President Reagan appealed to the best within people, and his rhetoric sowed in the soil of America the ideas of liberty and limited government from which effective policies would grow. Today, we need to revive such rhetoric if the free Republic that Reagan so loved is to be more than a memory.

Ronald Reagan photo reagan1.jpg


I'll Concede

Doug Bandler's picture

Doug, Doug, Doug. Reagan understood evil. He fought the battle of his own time.

Well, I'll say this. He fought the battle in a gentlemanly way. Yes, pure class. But I think it still commits the error of believing that the Left is proceeding in good faith. But then the Left has gotten much worse since he was President. Maybe I should give him some slack. Still, I admire the hell out of him. Its hard to imagine that such a man was actually President in my lifetime. Imagine that, looking back on the 1980s as if it were some bygone utopia. Compared to the reign of ObaFilth it is.

Doug

Sam Pierson's picture

Doug, Doug, Doug. Reagan understood evil. He fought the battle of his own time.

The change in just 20 years is hard to get your head around. I think it makes more sense when you see that Reagan's performance was the exception to the trend.

Richard

Sam Pierson's picture

It was great to have been around when Reagan, Margaret Thatcher & Roger Douglas were cutting swathes through the political landscapes of their respective countries!

We've all been suffering withdrawal for the last 20 years!

Linz

Sam Pierson's picture

You wrote; [Reagan] succeeded in ways generally unacknowledged

That statement applies beyond budget cutting; it applies to his entire presidency. He was exceptionally successful (exhibit B, his re-election results), so the law of nature is that any minor infraction gets seized upon & amplified by his critics, to 'normalise' him in their own minds.

So it's good to see those numbers about his budget cutting.

Reagan - A Good Man Who Did Not Understand Evil

Doug Bandler's picture

But now, we're about to enter the nineties, and some things have changed. Younger parents aren't sure that an unambivalent appreciation of America is the right thing to teach modern children. And as for those who create the popular culture, well-grounded patriotism is no longer the style. Our spirit is back, but we haven't reinstitutionalized it. We've got to do a better job of getting across that America is freedom -- freedom of speech, freedom of religion, freedom of enterprise. And freedom is special and rare. It's fragile; it needs protection.

Even Reagan understated this. "Some things have changed"? No.

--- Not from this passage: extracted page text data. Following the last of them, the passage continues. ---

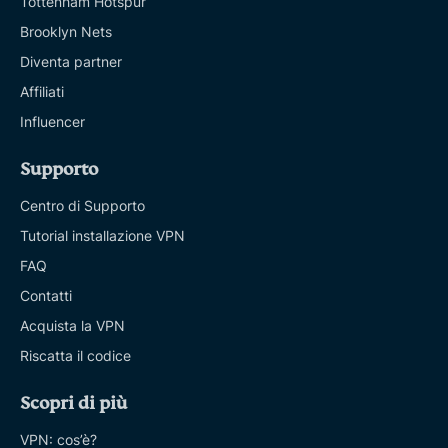
Tottenham Hotspur
Brooklyn Nets
Diventa partner
Affiliati
Influencer
Supporto
Centro di Supporto
Tutorial installazione VPN
FAQ
Contatti
Acquista la VPN
Riscatta il codice
Scopri di più
VPN: cos’è?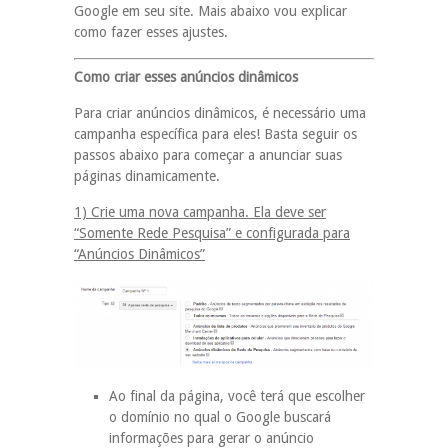
Google em seu site. Mais abaixo vou explicar
como fazer esses ajustes.
Como criar esses anúncios dinâmicos
Para criar anúncios dinâmicos, é necessário uma
campanha específica para eles! Basta seguir os
passos abaixo para começar a anunciar suas
páginas dinamicamente.
1) Crie uma nova campanha. Ela deve ser
“Somente Rede Pesquisa” e configurada para
“Anúncios Dinâmicos”
Ao final da página, você terá que escolher
o domínio no qual o Google buscará
informações para gerar o anúncio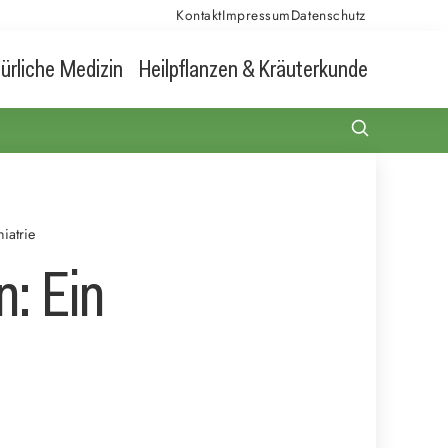
Kontakt
Impressum
Datenschutz
ürliche Medizin
Heilpflanzen & Kräuterkunde
iatrie
: Ein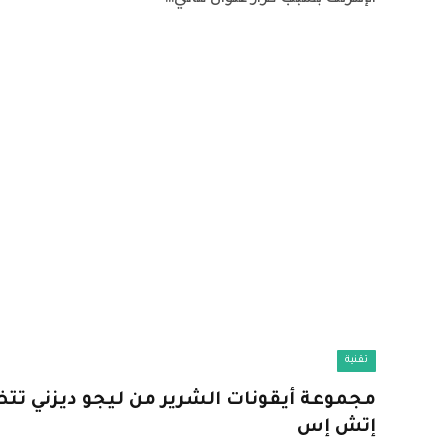
تقنية
مجموعة أيقونات الشرير من ليجو ديزني تت
إتش إس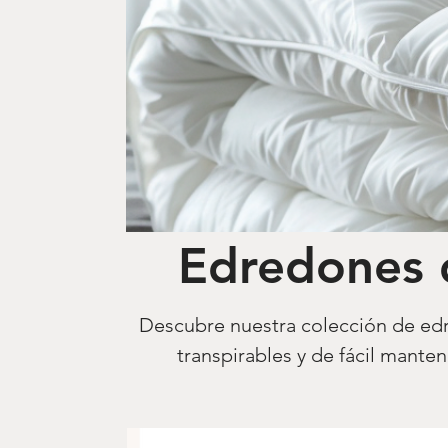
Edredones 
Descubre nuestra colección de edr
transpirables y de fácil mante
confortable du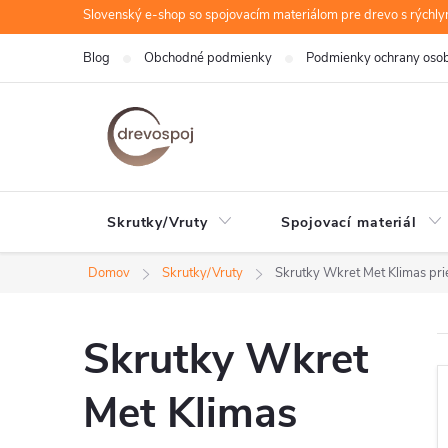
Prejsť
Slovenský e-shop so spojovacím materiálom pre drevo s rýchl
na
Blog
Obchodné podmienky
Podmienky ochrany oso
obsah
Skrutky/Vruty
Spojovací materiál
Domov
Skrutky/Vruty
Skrutky Wkret Met Klimas pr
Skrutky Wkret
Met Klimas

The Left has gained control of every major institution in the country and is intent on destroying every facet of pre-1960's America that exists (there is some bad and alot good in there). Reagan was too Pollyanna as are most mainstream O'ists. The Left is intent on creating a Leftist state where non-Leftist ideas are forbidden and criminalized. Soon, non-Leftist advocates will be KILLED. That is the road we are heading down but who the fuck has the balls to say that? Well, organized Objectivism SHOULD SAY IT. But I'm pissing upstream there. And Objectivist bloggers? Hell, "Dr. Diana Hsieh" just posted on how great race relations are today because we have so many black quarterbacks. That fucking woman is the biggest idiot to ever call herself an Objectivist. She's dumber than death.

Reagan was the last of the good men in politics. Our culture can't even support another one. Good men just can't rise; the culture is so damn nihilistic. Yet Reagan did not fully grasp the evil of the Left or the evil of Islam. What we need is for a movement to rise that OPENLY condemns both and seeks to REVERSE the current trend of capitulation to Islam and egalitarianism. NO ONE is up to that job. Not even Objectivism. All it does is push laissez faire economics and bash Conservatives explicitly while it NEVER bashes the Left explicitly. Does anyone other than Lindsay ever notice that? (I actually first read that criticism from him.)

Still Reagan's goodness and his decency are a marvel to watch. I'll take a Reagan speech over the most technically correct but boring O'ist speech any day. We went from that to ObaFilth in 20 years. What will the next 20 years bring? I don't even want to think about it.

Thanks Lindsay

Richard G McGrath's picture

What a magnificent farewell speech, delivered so beautifully. My favourite bit was from 9:45 onward when he talks about the Constitution.

I watched the speech via You Tube and there was a lovely comment from someone that read:

My mom asked me what do you want to be when you grow up and I said Ronald Reagan. "Oh, you mean president," she said, and
then I replied "No mom, I said Ronald Reagan." I may have been very young but his morals and values stay alive in my heart.

Richard

Lindsay Perigo's picture

Bill Clinton was forced into sanity by the triumph of Newt Gingrich and the "Contract with America." Clinton even famously declared, "The era of Big Government is over" (if only!).

For six of Ronnie's eight years, Dem-scum controlled the House. Ronnie *tried* to cut spending, and succeeded in ways generally unacknowledged.

http://www.aei.org/papers/econ...

But of course, it wasn't nearly enough. As he acknowledged in his farewell address. I quote the relevant remarks, and what followed, since the latter is a clear warning of the impending triumph of Airhead America:

I've been asked if I have any regrets. Well, I do. The deficit is one. I've been talking a great deal about that lately, but tonight isn't for arguments, and I'm going to hold my tongue. But an observation: I've had my share of victories in the Congress, but what few people noticed is that I never won anything you didn't win for me. They never saw my troops; they never saw Reagan's regiments, the American people. You won every battle with every call you made and letter you wrote demanding action. Well, action is still needed. If we're to finish the job, Reagan's regiments will have to become the Bush brigades. Soon he'll be the Chief, and he'll need you every bit as much as I did.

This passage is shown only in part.